Not surprisingly, as new technologies with the power to radically alter our lives come online, they spawn potent antibodies in the form of fearful opposition. Resistance originates with people who frame events in the negative. That is, they look first for what will be lost, not what can be gained. But while the perils of certain technologies–nuclear power, for example–are self-evident, the hazards of computer technology have evolved to be far more subtle and subversive.
Unlike a frame you could strike with a hammer, computer technology has grown to be as nebulous and imprecise as the cloud. It is the unfathomable vastness of the Internet; the modern Merlins crafting their magic in restricted development labs; the invisible software perpetually running in the background; the data quietly siphoned for purposes unknown. It is the absence of wires, and nonstop communications swirling in the ether like migrating birds. It is inaudible conversations floating past our ears; and satellites that bombard us with unseen microwaves. We are immersed in a soup of signals veiled from our senses. They breech our walls and pass through our bodies unnoticed. Even if one were so inclined, where would you strike the enemy? And which enemy would you strike?
In 1996, the technology leery gathered in Ohio to conduct the Second Luddite Congress from which emerged a manifesto advocating simplicity, self-reliance, and “passive resistance to consumerism and the increasingly bizarre and frightening technologies of the Computer Age.” The fact that there hasn’t been a third congress suggests little progress to report.
While there are ample reasons to be suspicious of emerging technologies, those with serious objections have, for all practical purposes, been co-opted. No one attending the Second Luddite Congress arrived by horse and buggy. Their manifesto was probably typed on a laptop and distributed by email. There are no purists. As soon as Voluntary Simplicity became marketable, it also became an oxymoron.

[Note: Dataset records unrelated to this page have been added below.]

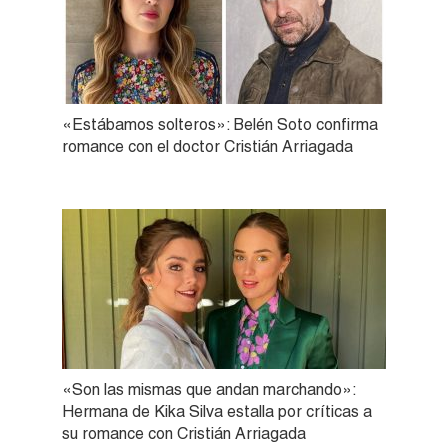
«Estábamos solteros»: Belén Soto confirma
romance con el doctor Cristián Arriagada
«Son las mismas que andan marchando»:
Hermana de Kika Silva estalla por críticas a
su romance con Cristián Arriagada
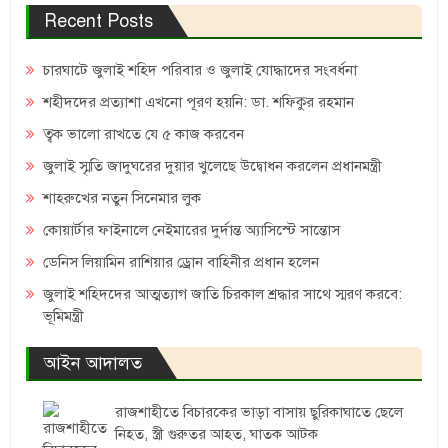
Recent Posts
চারঘাটে জুলাই শহিদ পরিবার ও জুলাই যোদ্ধাদের সংবর্ধনা
শহীদদের প্রত্যাশা এখনো পূরণ হয়নি: ডা. শফিকুর রহমান
ত্বক ভালো রাখতে যে ৫ কাজ করবেন
জুলাই স্মৃতি জাদুঘরের দুয়ার খুলেছে উদ্বোধন করলেন প্রধানমন্ত্রী
শাহরুখের নতুন সিনেমার লুক
কোয়ার্টার ফাইনালে নেইমারের দুর্দান্ত অ্যাসিস্টে সান্তোস
ডেনিস লিয়ামিন রাশিয়ার ড্রোন বাহিনীর প্রধান হলেন
জুলাই শহিদদের আত্মত্যাগ জাতি চিরকাল শ্রদ্ধার সাথে স্মরণ করবে:
ভূমিমন্ত্রী
আইন আদালত
রাজশাহীতে বিচারকের ভাড়া বাসায় ছুরিকাঘাতে ছেলে
নিহত, স্ত্রী গুরুতর আহত, ঘাতক আটক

These days if you’re musically inclined, you can buy a guitar called the Super Luddite. But you’ll need some place to plug it in because the Super Luddite is electric. And you’d better have a good paying job because it will cost you well over five grand. Not to worry, you can always charge it on your Citi Simplicity Credit Card. Then you can play discordant music and rail against the machine at the next Luddite Congress.
If they ever hold another one, that is.